# My interesting blue lobster



## nasomi (Apr 20, 2011)

I have 4-5 of them, but I only ever see one, or rarely two, as the rest tend to keep to themselves and hidden under rocks. But this one is always super active. This is what he's been doing the last couple days, and I have no idea why, but he's always been really social.


----------



## Big Dog (May 17, 2010)

Very cool. Just make sure he or she does not get out of the aquarium. I still have not found my little fellow who got out of his home. It's been over a year now.


----------



## Dridas (Jan 30, 2012)

I have four crays also, it seems like Cooter (My girlfriend named him) is the most active out of the bunch. If you read my post about their 73gal habitat, you'll know how to set up a good tank for them. Remember that if you have more than one in a tank under than 50+ gallons they will feel extremely threatened by one another ( or you ) Hehe, when I walk by my tank Coot is always against the glass with his angry face. The other three, like yours are constantly in hiding. In the wild, crayfish do this because of mating. The active ones, such as Coot, will more likely mate with a female than the docile dudes. Also, be careful about adding fish in your tank. They will be stalked, killed, filleted and devoured over time by Mr. Hyper there. It's a good idea to supply them with plenty of veggies and non-fatty foods. I have a couple moss balls that do really well with them. Oh, and give them a ton of hiding spaces...when molted, they're fresh game. Hope this helped, plenty more to note on crays but not necessary.


----------



## nasomi (Apr 20, 2011)

They're in my 125g, the tank mates are considerably larger, and they keep to themselves so long as they're food on the ground for them to scavenge. The most active is the female, though I haven't identified the genders of the rest yet. It's a sand bottom with lots of large rocks, and they burrow under them and pretty much stay put. during any reasonable hour.


----------



## ZachZaf (Jan 26, 2012)

Very neat!

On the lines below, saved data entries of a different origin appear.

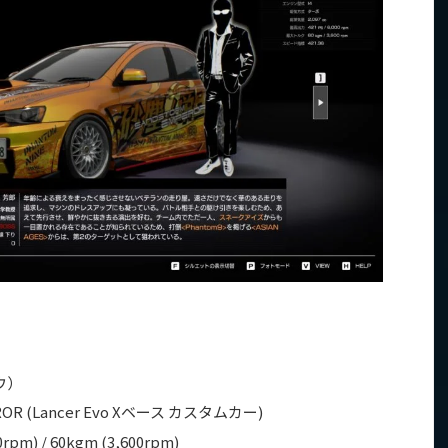
ウ）
OR (Lancer Evo Xベース カスタムカー)
00rpm) / 60kgm (3,600rpm)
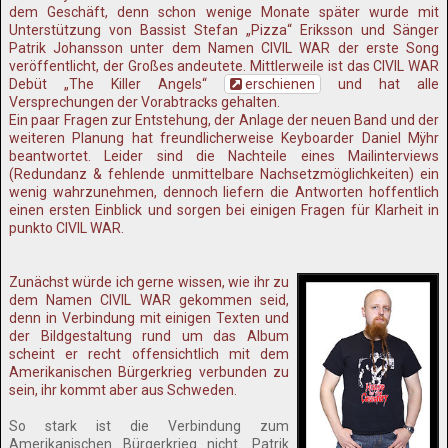
dem Geschäft, denn schon wenige Monate später wurde mit
Unterstützung von Bassist Stefan „Pizza“ Eriksson und Sänger
Patrik Johansson unter dem Namen CIVIL WAR der erste Song
veröffentlicht, der Großes andeutete. Mittlerweile ist das CIVIL WAR
Debüt „The Killer Angels“
erschienen
und hat alle
Versprechungen der Vorabtracks gehalten.
Ein paar Fragen zur Entstehung, der Anlage der neuen Band und der
weiteren Planung hat freundlicherweise Keyboarder Daniel Mÿhr
beantwortet. Leider sind die Nachteile eines Mailinterviews
(Redundanz & fehlende unmittelbare Nachsetzmöglichkeiten) ein
wenig wahrzunehmen, dennoch liefern die Antworten hoffentlich
einen ersten Einblick und sorgen bei einigen Fragen für Klarheit in
punkto CIVIL WAR.
Zunächst würde ich gerne wissen, wie ihr zu
dem Namen CIVIL WAR gekommen seid,
denn in Verbindung mit einigen Texten und
der Bildgestaltung rund um das Album
scheint er recht offensichtlich mit dem
Amerikanischen Bürgerkrieg verbunden zu
sein, ihr kommt aber aus Schweden.
So stark ist die Verbindung zum
Amerikanischen Bürgerkrieg nicht. Patrik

I have a 'dwarf lobster' in a 10 gal that is like that, wanders allt he time, jumps about climbs rocks and wood and explores its a hoot!

I plan on getting a blue lobster this week sometime actually, the LFS has one with a missing claw., gunna see if i cant drive them to knock some bucks off... if not they have a white one i will be picking up (both are marked in at $20!! i was shocked!)


----------